As Yoric mentioned, that would require some custom Qemu patch to corrupt memory,...

inetknght · on April 7, 2021

Writing defensively is great! There's nothing wrong with that.

If you're writing code to defend against "dodgy RAM" whose symptom is a corrupt SHA then it's super trivial to test that code: have a valid JAR file and adjust its content so that it will still "load" but isn't the file you expect. Then verify that the program refuses to load the JAR.

KMag · on April 7, 2021

> have a valid JAR file and adjust its content so that it will still "load" but isn't the file you expect. Then verify that the program refuses to load the JAR.

Sorry for being a bit slow today. but what's the difference between "load"ing and loading? You clearly understand that you're using two different definitions of load, otherwise you wouldn't have put one in quotes. (Also, it would be self-contradictory if the two were identical.) However, I can't for the life of me figure out two different definitions for "load" which both involve CRC-32 and bytecode verification checks, and yet aren't identical.

If I'm correct, we saw a dramatic reduction in the "impossible" errors not because we were detecting the actual problem that caused the errors (corruption of internal JVM buffers after bytecode validation), but instead because our SHA-1 failures (loading chunks of files into our own buffers and checksumming those) were highly correlated with the "impossible" failures because they had the same underlying cause.

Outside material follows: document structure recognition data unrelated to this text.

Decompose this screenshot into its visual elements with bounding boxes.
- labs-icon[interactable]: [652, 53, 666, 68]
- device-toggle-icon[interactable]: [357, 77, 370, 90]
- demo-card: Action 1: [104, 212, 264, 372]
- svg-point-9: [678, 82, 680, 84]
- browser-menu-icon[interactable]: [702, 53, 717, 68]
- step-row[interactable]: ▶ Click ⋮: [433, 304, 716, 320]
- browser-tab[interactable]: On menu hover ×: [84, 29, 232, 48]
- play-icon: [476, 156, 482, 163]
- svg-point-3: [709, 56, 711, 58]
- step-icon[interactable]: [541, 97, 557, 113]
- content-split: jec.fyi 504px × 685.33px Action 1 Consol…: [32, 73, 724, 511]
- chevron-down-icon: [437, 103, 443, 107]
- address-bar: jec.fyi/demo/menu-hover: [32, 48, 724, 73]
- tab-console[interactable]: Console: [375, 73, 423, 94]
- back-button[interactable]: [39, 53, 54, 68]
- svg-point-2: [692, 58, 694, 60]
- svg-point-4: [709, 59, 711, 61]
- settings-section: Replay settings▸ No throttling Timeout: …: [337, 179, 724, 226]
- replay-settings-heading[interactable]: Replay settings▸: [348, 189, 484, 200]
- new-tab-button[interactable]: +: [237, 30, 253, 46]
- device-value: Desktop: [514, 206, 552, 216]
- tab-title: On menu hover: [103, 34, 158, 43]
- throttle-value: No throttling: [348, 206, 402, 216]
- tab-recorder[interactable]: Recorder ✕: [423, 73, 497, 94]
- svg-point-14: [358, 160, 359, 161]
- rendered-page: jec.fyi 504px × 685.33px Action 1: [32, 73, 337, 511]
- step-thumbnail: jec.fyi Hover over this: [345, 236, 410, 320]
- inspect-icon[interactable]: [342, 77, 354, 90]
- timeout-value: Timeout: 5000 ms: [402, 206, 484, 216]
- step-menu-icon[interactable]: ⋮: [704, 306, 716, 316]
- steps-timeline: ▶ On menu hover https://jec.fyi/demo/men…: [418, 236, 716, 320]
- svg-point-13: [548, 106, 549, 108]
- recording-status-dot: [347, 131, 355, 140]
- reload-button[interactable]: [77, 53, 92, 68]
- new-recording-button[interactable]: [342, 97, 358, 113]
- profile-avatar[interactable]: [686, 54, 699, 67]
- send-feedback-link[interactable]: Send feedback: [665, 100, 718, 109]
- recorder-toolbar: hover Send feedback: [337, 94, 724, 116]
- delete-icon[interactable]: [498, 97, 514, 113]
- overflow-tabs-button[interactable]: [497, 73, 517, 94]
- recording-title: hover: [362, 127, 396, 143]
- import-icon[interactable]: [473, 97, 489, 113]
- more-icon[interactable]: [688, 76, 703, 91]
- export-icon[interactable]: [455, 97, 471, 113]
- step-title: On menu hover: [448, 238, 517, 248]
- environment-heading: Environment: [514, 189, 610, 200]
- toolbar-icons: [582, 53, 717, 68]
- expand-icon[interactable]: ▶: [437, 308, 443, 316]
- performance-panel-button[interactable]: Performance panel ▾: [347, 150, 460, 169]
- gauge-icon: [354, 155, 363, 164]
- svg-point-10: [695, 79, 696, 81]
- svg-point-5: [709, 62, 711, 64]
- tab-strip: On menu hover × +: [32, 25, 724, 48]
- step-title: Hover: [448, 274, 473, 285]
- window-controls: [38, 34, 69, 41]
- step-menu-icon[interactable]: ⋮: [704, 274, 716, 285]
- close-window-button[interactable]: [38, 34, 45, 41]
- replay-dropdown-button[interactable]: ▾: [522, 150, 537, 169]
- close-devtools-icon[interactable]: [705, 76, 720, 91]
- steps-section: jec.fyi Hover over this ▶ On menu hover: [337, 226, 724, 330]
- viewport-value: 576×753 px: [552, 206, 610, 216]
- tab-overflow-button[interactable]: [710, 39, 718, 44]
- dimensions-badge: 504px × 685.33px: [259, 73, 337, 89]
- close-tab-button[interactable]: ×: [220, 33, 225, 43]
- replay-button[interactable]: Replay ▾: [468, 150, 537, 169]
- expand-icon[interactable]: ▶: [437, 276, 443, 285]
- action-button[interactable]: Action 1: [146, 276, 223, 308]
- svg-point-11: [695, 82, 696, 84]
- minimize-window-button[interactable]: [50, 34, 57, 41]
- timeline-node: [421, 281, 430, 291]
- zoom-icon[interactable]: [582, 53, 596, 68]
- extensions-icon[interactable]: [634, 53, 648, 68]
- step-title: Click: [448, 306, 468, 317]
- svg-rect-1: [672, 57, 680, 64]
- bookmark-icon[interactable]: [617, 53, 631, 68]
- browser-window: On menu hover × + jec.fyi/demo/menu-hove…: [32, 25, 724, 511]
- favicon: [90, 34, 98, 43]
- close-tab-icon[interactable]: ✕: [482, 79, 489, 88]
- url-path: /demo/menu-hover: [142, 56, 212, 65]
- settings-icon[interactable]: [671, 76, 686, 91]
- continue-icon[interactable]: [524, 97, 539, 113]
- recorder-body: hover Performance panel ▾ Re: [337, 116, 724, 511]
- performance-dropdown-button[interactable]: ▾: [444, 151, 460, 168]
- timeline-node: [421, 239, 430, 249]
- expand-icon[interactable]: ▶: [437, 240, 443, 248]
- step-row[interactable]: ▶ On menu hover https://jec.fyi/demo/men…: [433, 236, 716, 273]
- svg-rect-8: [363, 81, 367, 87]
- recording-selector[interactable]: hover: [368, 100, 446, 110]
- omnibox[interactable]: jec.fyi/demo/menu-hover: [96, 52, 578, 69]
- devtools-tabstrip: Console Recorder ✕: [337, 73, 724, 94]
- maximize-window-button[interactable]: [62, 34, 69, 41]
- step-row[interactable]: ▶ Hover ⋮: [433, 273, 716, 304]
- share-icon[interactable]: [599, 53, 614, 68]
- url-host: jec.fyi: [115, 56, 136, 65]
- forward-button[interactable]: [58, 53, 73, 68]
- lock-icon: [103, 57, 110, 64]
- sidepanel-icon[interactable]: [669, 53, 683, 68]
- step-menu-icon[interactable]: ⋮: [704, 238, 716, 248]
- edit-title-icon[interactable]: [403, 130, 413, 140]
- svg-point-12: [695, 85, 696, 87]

In our case, the JVM loaded the code from the JAR, which, unless I misunderstand Sun/Oracle's classloader, means that both CRC-32 checksums and bytecode verification pass, even for unsigned JARs. The chances of random bit flips passing CRC-32 checks are 4 billion to one. The odds of random bit flips passing both a CRC-32 check and bytecode verification are probably at least quadrillions to one. I'm pretty sure the corruption was happening minutes to hours after the classes actually got loaded by the JVM.

In other words, I think we were getting saved by SHA-1 summing a bunch of large files being a poor-man's memtest86: writing semi-random-ism patterns to big chunks of memory and verifying you can read back what you wrote. Failing this correlates heavily with seeing "impossible" errors at runtime, but we weren't directly examining the classloader's internal buffers that were the actual cause of the errors.

On a side note, modern OSes should really have a low rate memory checker built into the kernel's memory manager. It's a crutch, but cheap consumer IoT devices and WiFi APs aren't getting ECC any time soon.

inetknght · on April 7, 2021

The difference is that "load" means that the file is otherwise acceptable (valid header, valid content) but that it's been adjusted so that the checksum isn't what's described in the manifest.

That is:

1) the JAR file successfully loads by the JVM -- as in it will "load"

2) the JAR file doesn't pass the SHA checksum requirement you've added -- as in it isn't the file you expect.